NTSB: Train That Hit Texas Vets' Float Under Speed Limit
Dec. 05--The National Transportation Safety Board released its preliminary report on the Nov. 15 train crash in Midland that killed four wounded veterans and injured many others.
The train struck a float operated by Show of Support in a parade on the way to a Hunt for Heroes reception in Midland. Wounded veterans and their wives were on the float at the time of the collision.
Much of the report contains information already publicly available and not in dispute.
A 50-year-old Army veteran, Dale Andrew Hayden, was driving a tractor trailer across the intersection of Garfield Street and the railroad at about 4:35 p.m.

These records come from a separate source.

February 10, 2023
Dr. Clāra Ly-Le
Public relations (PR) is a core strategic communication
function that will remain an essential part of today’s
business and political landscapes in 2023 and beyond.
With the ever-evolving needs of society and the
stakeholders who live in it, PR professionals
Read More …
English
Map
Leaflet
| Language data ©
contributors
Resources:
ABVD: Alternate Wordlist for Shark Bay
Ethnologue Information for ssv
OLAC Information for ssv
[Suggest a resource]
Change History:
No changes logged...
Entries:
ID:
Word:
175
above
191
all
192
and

Nov. 15.
According to the report, Hayden was driving the truck at about 5 mph with 24 passengers on the float as the truck entered the railroad crossing.

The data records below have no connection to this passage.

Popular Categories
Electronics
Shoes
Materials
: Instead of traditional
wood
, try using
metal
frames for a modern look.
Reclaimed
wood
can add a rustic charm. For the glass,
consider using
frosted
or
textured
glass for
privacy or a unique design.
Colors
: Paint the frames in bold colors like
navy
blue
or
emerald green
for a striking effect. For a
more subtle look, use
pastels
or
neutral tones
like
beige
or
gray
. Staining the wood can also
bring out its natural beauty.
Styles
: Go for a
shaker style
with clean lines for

The 84-car train, with four locomotives, was operated by a 35-year-old engineer and a 27-year-old conductor, according to the report, and external cameras and microphones recorded the train going 62 mph on a track that restricts speed to 70 mph.

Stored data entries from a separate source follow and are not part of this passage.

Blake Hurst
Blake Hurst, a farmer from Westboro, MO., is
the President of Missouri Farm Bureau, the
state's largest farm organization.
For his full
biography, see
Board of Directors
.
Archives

According to the report, the engineer sounded the horn and used emergency train brakes, traveling 4,143 feet before coming to a stop.
As the train went through the crossing, the front right corner of the train struck the right rear of the trailer, according to the report.
The trailer then was moved about 30 feet to the south side of the crossing as a result of the collision, according to the report, when that trailer then struck a 2008 Ford Crown Victoria. A Midland County Sheriff's Office deputy was in the vehicle when it was struck.
According to the report, four float passengers were killed, five were seriously injured, and eight float passengers and the deputy suffered minor injuries.
The report does not provide additional information placing blame or giving information on whether crossing gates and lights were working before the crash.